KI, the symbols attached to potassium iodide by the periodic table, has exactly one medical benefit for human beings: if swallowed within a few hours of exposure to radiation, a 130-milligram tablet will block the thyroid's absorption of a radioactive isotope called iodine 131. Iodine 131 is one of the many radioactive isotopes produced during nuclear fission, the process by which nuclear energy is created in U.S. reactors. Nuclear-plant officials and government health experts point out that not everyone can take the pill. Some people, such as those who can't eat shellfish, are allergic to all forms of iodide. The pill is much less effective if taken more than a few hours after exposure.
Whether KI's benefits are at all substantial is still a matter of much debate among scientists and environmentalists. One of KI's leading proponents in California is Dr. Willard Osibin, a longtime member of the environmental group Physicians for Social Responsibility. Osibin lives 22 miles upwind of the Pacific Gas & Electric plant at Diablo Canyon near San Luis Obispo, where, throughout the 1970s, the government stockpiled KI at every firehouse within 5 miles of the plant. One day in 1977, Osibin said, local authorities told the public that the tablets had to go. The officials claimed KI had at least two shortcomings: deteriorating stockpiles needed to be replenished every few years, and there was no more funding. As quietly as they had come to San Luis Obispo-and with little public protest-the pills disappeared.
Osibin says he spent years badgering local authorities to bring back the tablets, but to no avail. "We couldn't move a button on this issue," he complained.
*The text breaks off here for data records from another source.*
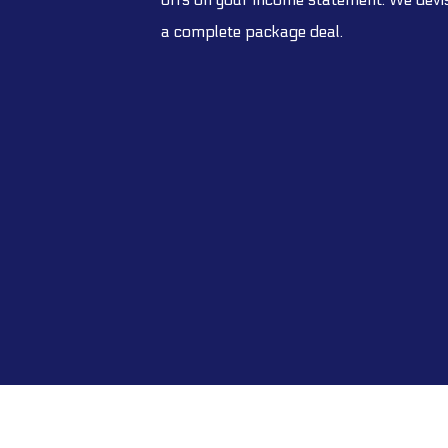
a complete package deal.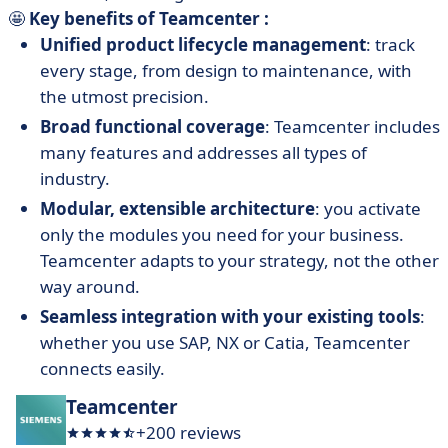
🤩
Key benefits of Teamcenter :
Unified product lifecycle management
: track
every stage, from design to maintenance, with
the utmost precision.
Broad functional coverage
: Teamcenter includes
many features and addresses all types of
industry.
Modular, extensible architecture
: you activate
only the modules you need for your business.
Teamcenter adapts to your strategy, not the other
way around.
Seamless integration with your existing tools
:
whether you use SAP, NX or Catia, Teamcenter
connects easily.
Teamcenter
+200 reviews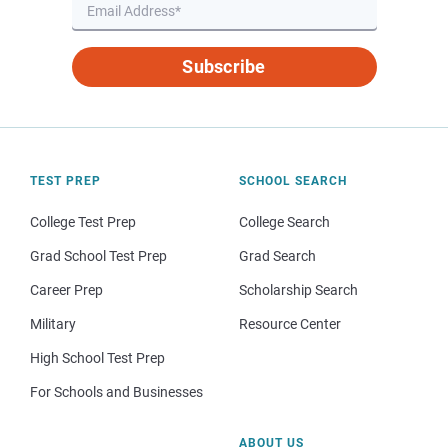
Subscribe
TEST PREP
SCHOOL SEARCH
College Test Prep
College Search
Grad School Test Prep
Grad Search
Career Prep
Scholarship Search
Military
Resource Center
High School Test Prep
For Schools and Businesses
ABOUT US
The disaster two years later at Three Mile Island didn't change KI's status around Diablo Canyon. It would take another, even greater nuclear disaster for the U.S. government to re-examine the radiation pill. In 1986, an aging, outdated nuclear reactor in Chernobyl, Ukraine, went up in a cloud of radioactive smoke. At first, the official death count was just 22 people, all of whom had died when the reactor's containment structure exploded. Yet in the years following the world's worst nuclear accident, the first long-term effects of radiation exposure from Chernobyl began to surface with horrifying results. Between 1991 and 1992, Russian scientists in Belarus discovered 131 new cases of thyroid cancer-precisely the disease that KI is manufactured to prevent. The victims were almost entirely young children who had been exposed to radioactive iodine in their food; many others were still in their mothers' wombs when the accident occurred.